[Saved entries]
########
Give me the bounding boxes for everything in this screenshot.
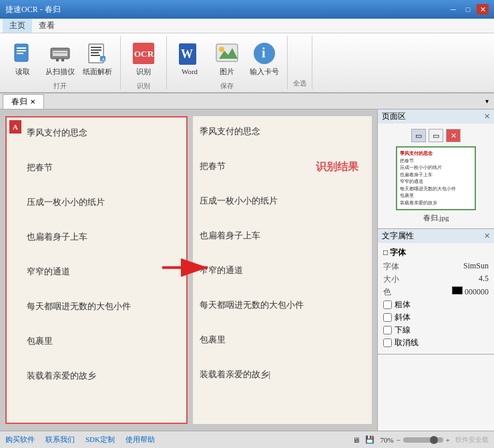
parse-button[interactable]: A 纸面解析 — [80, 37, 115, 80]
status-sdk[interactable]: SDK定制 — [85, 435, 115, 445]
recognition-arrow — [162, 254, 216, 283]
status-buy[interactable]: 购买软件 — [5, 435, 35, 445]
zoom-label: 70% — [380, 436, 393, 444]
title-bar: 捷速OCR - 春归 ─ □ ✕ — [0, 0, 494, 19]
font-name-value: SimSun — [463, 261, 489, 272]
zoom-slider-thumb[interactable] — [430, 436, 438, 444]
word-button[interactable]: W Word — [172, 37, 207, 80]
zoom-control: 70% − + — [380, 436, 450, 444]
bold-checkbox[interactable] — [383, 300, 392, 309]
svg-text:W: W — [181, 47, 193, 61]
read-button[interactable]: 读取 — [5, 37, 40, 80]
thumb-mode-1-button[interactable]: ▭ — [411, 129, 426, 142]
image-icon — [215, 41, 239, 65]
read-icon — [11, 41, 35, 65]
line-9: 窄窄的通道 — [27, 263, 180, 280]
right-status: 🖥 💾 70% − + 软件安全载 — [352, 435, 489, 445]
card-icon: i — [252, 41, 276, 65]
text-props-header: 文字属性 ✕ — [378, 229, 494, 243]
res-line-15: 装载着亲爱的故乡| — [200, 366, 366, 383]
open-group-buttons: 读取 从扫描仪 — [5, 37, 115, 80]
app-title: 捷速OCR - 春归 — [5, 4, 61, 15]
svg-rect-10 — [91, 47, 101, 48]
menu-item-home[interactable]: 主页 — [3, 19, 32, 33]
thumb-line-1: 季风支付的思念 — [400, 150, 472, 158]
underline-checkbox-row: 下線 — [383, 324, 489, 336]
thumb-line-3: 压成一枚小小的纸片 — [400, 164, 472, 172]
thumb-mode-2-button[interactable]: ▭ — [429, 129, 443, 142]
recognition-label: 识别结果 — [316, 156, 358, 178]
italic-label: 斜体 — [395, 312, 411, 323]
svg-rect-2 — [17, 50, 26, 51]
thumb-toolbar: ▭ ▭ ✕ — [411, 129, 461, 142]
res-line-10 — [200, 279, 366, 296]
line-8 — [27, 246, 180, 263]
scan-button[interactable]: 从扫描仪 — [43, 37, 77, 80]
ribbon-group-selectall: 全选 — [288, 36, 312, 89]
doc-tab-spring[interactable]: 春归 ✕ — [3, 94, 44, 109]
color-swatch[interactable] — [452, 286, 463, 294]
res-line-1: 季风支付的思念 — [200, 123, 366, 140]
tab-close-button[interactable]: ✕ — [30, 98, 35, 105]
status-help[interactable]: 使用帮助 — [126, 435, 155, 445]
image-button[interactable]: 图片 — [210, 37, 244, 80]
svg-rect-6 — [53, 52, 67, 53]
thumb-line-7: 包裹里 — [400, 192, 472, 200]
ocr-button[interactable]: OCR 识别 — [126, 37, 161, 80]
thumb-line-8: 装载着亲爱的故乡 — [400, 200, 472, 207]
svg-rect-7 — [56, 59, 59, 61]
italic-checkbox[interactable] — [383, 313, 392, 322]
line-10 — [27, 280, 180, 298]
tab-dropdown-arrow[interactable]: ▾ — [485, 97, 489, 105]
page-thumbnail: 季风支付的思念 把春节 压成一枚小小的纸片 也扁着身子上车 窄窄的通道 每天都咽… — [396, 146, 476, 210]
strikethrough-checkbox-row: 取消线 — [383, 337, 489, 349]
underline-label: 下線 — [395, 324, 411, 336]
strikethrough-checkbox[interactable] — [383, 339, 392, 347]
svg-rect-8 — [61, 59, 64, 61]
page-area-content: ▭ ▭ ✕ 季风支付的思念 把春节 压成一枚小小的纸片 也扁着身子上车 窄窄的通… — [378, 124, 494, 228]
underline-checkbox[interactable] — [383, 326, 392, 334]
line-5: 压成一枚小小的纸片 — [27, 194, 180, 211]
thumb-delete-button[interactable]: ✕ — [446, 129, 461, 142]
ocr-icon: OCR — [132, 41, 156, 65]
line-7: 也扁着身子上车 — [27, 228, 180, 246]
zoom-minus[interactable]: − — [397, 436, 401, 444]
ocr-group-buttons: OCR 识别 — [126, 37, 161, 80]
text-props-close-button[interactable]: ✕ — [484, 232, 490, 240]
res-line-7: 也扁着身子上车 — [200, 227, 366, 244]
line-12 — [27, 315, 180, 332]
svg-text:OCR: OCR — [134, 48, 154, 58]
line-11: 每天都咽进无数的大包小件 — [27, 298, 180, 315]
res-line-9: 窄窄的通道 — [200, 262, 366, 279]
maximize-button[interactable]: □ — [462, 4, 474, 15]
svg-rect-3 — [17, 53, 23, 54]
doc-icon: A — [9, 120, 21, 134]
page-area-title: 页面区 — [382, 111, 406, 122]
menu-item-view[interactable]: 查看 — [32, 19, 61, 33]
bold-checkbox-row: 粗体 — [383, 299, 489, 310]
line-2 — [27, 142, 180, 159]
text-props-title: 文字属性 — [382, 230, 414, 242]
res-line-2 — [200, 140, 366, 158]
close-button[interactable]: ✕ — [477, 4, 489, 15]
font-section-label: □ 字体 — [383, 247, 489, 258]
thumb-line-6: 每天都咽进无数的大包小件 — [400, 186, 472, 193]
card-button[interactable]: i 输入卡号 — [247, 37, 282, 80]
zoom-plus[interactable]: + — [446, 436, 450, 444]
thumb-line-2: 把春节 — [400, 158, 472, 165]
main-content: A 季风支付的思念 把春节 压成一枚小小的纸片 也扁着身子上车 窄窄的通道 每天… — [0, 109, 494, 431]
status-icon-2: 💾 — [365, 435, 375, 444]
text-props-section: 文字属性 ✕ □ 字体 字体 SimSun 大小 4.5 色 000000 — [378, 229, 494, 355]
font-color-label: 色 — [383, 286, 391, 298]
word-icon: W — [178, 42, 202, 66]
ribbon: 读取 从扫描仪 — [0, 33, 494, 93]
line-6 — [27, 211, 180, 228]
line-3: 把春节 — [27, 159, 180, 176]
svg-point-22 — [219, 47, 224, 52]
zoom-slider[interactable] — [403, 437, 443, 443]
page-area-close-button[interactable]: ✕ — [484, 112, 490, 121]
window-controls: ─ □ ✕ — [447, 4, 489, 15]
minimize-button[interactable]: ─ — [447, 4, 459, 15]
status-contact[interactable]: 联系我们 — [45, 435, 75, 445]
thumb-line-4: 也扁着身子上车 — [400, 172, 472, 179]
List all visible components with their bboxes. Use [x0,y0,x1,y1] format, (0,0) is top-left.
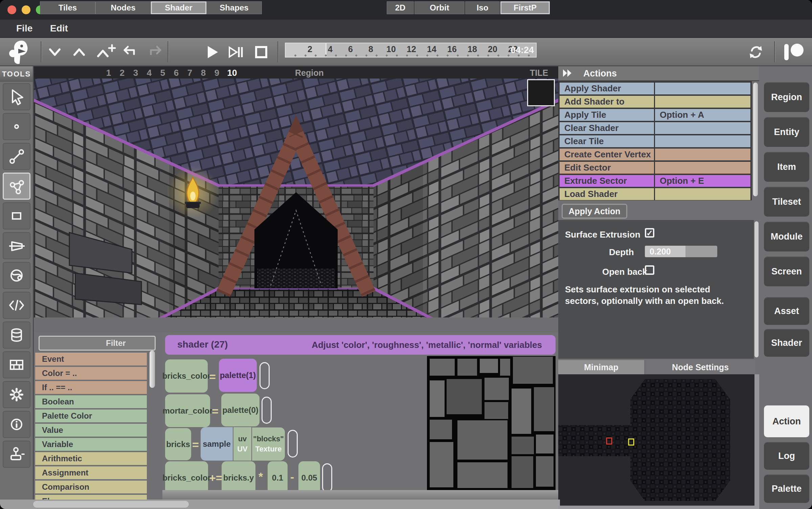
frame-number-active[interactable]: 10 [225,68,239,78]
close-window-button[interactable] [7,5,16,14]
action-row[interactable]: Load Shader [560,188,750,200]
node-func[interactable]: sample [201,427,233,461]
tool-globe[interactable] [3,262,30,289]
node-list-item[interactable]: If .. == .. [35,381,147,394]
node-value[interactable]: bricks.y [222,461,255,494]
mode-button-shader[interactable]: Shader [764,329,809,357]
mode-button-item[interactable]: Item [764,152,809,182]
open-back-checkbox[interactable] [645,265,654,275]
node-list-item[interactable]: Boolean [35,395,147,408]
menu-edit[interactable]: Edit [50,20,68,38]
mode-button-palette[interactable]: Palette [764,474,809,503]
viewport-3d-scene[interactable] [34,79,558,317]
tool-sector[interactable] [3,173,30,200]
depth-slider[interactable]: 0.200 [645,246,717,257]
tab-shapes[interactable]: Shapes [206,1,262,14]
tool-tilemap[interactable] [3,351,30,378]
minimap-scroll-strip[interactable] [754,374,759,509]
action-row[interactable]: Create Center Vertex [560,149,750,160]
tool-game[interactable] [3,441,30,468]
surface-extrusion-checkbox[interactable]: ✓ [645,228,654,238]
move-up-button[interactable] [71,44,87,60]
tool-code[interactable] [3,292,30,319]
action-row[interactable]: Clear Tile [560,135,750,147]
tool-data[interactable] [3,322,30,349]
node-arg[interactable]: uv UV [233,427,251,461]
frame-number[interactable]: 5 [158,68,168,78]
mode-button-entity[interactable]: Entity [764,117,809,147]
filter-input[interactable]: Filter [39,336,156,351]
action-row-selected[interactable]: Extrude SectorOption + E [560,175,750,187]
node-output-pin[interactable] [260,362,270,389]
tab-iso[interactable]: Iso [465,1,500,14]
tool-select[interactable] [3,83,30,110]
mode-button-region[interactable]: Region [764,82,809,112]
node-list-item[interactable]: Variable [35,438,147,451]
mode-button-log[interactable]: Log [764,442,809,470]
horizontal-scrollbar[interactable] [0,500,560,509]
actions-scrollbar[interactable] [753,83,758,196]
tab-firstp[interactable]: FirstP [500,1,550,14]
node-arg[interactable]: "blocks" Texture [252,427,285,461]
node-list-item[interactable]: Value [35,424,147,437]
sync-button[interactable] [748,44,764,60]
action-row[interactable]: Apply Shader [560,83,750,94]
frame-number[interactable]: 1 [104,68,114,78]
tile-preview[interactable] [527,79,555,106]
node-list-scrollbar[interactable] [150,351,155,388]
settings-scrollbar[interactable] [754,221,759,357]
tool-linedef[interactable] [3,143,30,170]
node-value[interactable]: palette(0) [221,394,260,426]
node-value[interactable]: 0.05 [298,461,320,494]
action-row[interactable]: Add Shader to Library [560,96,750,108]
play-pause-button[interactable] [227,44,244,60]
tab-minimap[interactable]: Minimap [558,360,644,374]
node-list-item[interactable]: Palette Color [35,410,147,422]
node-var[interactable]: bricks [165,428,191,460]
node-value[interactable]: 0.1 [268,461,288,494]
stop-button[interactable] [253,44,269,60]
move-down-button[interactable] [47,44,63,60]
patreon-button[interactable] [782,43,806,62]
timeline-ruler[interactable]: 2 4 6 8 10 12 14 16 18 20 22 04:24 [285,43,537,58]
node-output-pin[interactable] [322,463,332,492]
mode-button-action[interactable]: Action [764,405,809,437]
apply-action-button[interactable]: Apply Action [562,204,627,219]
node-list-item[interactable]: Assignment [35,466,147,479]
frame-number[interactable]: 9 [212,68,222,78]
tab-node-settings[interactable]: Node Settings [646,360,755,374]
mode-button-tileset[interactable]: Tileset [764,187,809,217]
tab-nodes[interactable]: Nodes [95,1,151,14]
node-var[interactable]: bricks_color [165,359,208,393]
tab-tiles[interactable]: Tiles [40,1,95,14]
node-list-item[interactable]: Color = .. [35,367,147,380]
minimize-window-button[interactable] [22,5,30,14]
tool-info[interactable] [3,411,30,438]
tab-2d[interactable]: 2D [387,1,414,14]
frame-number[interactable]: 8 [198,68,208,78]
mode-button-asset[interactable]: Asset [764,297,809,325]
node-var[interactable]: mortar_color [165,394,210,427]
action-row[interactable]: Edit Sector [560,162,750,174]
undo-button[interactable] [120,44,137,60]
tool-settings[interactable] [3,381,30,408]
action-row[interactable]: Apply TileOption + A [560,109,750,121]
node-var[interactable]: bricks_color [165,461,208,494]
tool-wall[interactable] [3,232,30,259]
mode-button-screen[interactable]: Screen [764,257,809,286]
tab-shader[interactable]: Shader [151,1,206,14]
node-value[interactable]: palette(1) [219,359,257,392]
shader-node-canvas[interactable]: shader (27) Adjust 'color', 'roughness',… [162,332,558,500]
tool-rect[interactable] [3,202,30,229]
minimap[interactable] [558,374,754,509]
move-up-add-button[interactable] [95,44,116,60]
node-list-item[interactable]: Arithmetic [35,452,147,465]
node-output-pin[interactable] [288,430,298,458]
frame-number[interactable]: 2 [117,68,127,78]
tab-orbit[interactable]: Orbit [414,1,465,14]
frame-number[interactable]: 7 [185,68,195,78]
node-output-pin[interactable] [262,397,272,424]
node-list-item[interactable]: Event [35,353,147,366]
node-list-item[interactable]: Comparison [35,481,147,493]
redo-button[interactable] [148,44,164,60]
########
## Task to carry out:
Work out how many lines in the records include "压成一枚小小的纸片". Only the number should be given.

## Worked solution:
5